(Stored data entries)
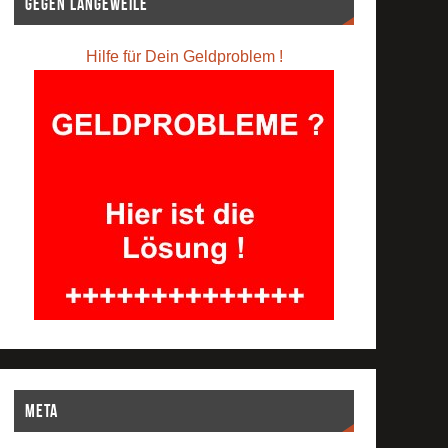
Gegen Langeweile
Hilfe für Dein Geldproblem !
Meta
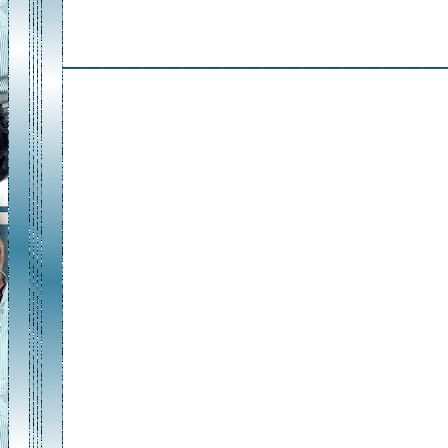
___________________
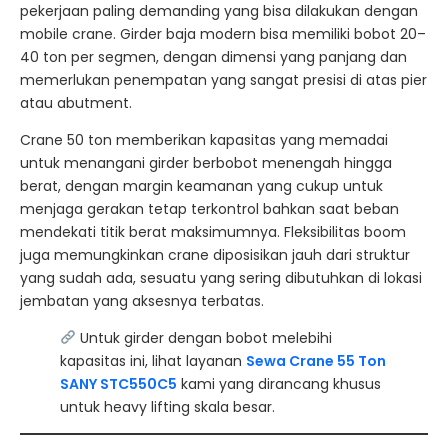
pekerjaan paling demanding yang bisa dilakukan dengan
mobile crane. Girder baja modern bisa memiliki bobot 20–
40 ton per segmen, dengan dimensi yang panjang dan
memerlukan penempatan yang sangat presisi di atas pier
atau abutment.
Crane 50 ton memberikan kapasitas yang memadai
untuk menangani girder berbobot menengah hingga
berat, dengan margin keamanan yang cukup untuk
menjaga gerakan tetap terkontrol bahkan saat beban
mendekati titik berat maksimumnya. Fleksibilitas boom
juga memungkinkan crane diposisikan jauh dari struktur
yang sudah ada, sesuatu yang sering dibutuhkan di lokasi
jembatan yang aksesnya terbatas.
Untuk girder dengan bobot melebihi
kapasitas ini, lihat layanan
Sewa Crane 55 Ton
SANY STC550C5
kami yang dirancang khusus
untuk heavy lifting skala besar.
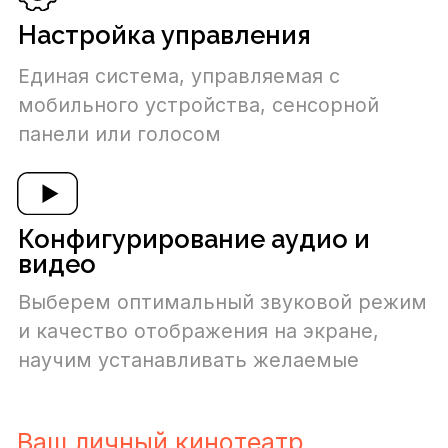
1.
Сбор и анализ информации
Чтобы предложить оптимальное
дизайнерское и технологическое
решение, мы уточним параметры
помещения согласно имеющимся
планам и документам на объект.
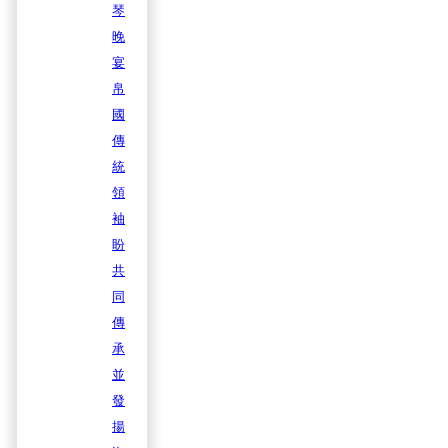
琴
晚
宴
帛
國
傳
統
領
袖
盼
共
同
傳
承
並
發
揚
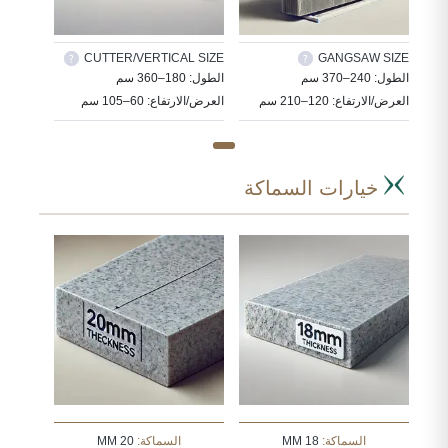
CUTTER/VERTICAL SIZE
GANGSAW SIZE
الطول: 240–370 سم
الطول: 180–360 سم
العرض/الارتفاع: 120–210 سم
العرض/الارتفاع: 60–105 سم
خيارات السماكة
السماكة:
18 MM
السماكة:
20 MM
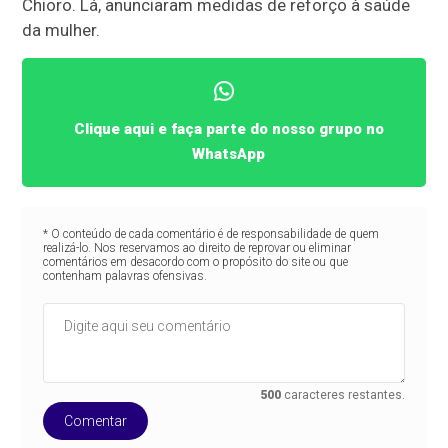
Chioro. Lá, anunciaram medidas de reforço à saúde
da mulher.
Clique aqui e faça parte do nosso grupo no
WhatsApp
* O conteúdo de cada comentário é de responsabilidade de quem
realizá-lo. Nos reservamos ao direito de reprovar ou eliminar
comentários em desacordo com o propósito do site ou que
contenham palavras ofensivas.
500
caracteres restantes.
Comentar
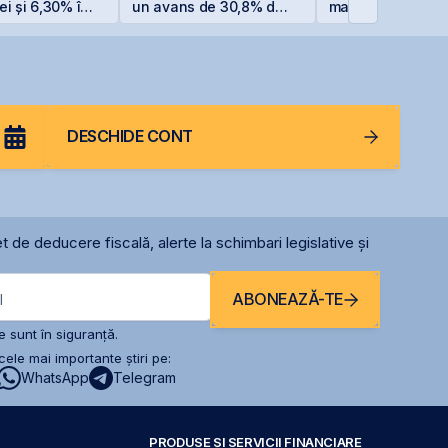
ei și 6,30% în
un avans de 30,8% de
mai performantă 
la începutul anului
din lume
DESCHIDE CONT
t de deducere fiscală, alerte la schimbari legislative și
ABONEAZĂ-TE
l
 sunt în siguranță.
ele mai importante știri pe:
WhatsApp
Telegram
PRODUSE ȘI SERVICII FINANCIARE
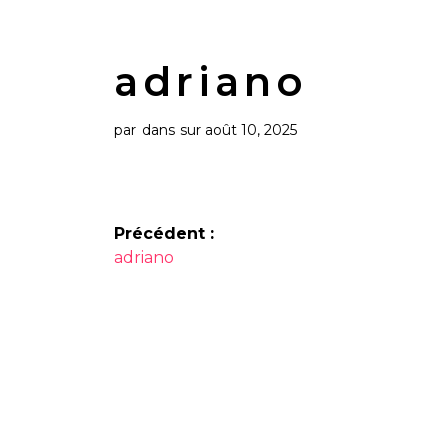
adriano
par
dans
sur août 10, 2025
Navigation
Précédent :
Article
de
adriano
précédent :
l’article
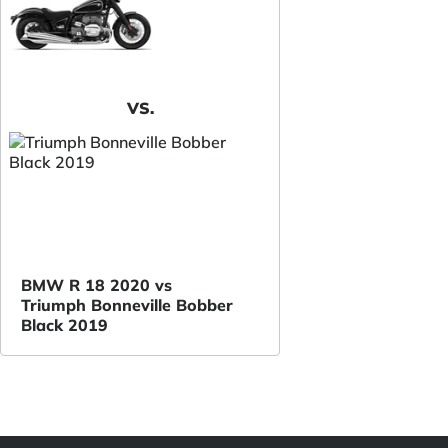
VS.
BMW R 18 2020 vs
Triumph Bonneville Bobber
Black 2019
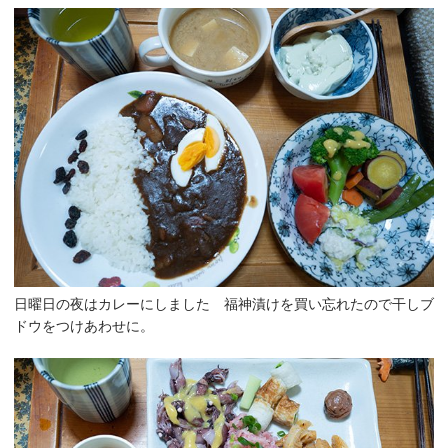
日曜日の夜はカレーにしました 福神漬けを買い忘れたので干しブ
ドウをつけあわせに。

**ACTIVITY:**
Could you return exactly the stretch of the data above that starts at the line with "40 ton per segmen, dengan" and ends at the line with "SANY STC550C5", both lines included?

**RESULT:**
40 ton per segmen, dengan dimensi yang panjang dan
memerlukan penempatan yang sangat presisi di atas pier
atau abutment.
Crane 50 ton memberikan kapasitas yang memadai
untuk menangani girder berbobot menengah hingga
berat, dengan margin keamanan yang cukup untuk
menjaga gerakan tetap terkontrol bahkan saat beban
mendekati titik berat maksimumnya. Fleksibilitas boom
juga memungkinkan crane diposisikan jauh dari struktur
yang sudah ada, sesuatu yang sering dibutuhkan di lokasi
jembatan yang aksesnya terbatas.
Untuk girder dengan bobot melebihi
kapasitas ini, lihat layanan
Sewa Crane 55 Ton
SANY STC550C5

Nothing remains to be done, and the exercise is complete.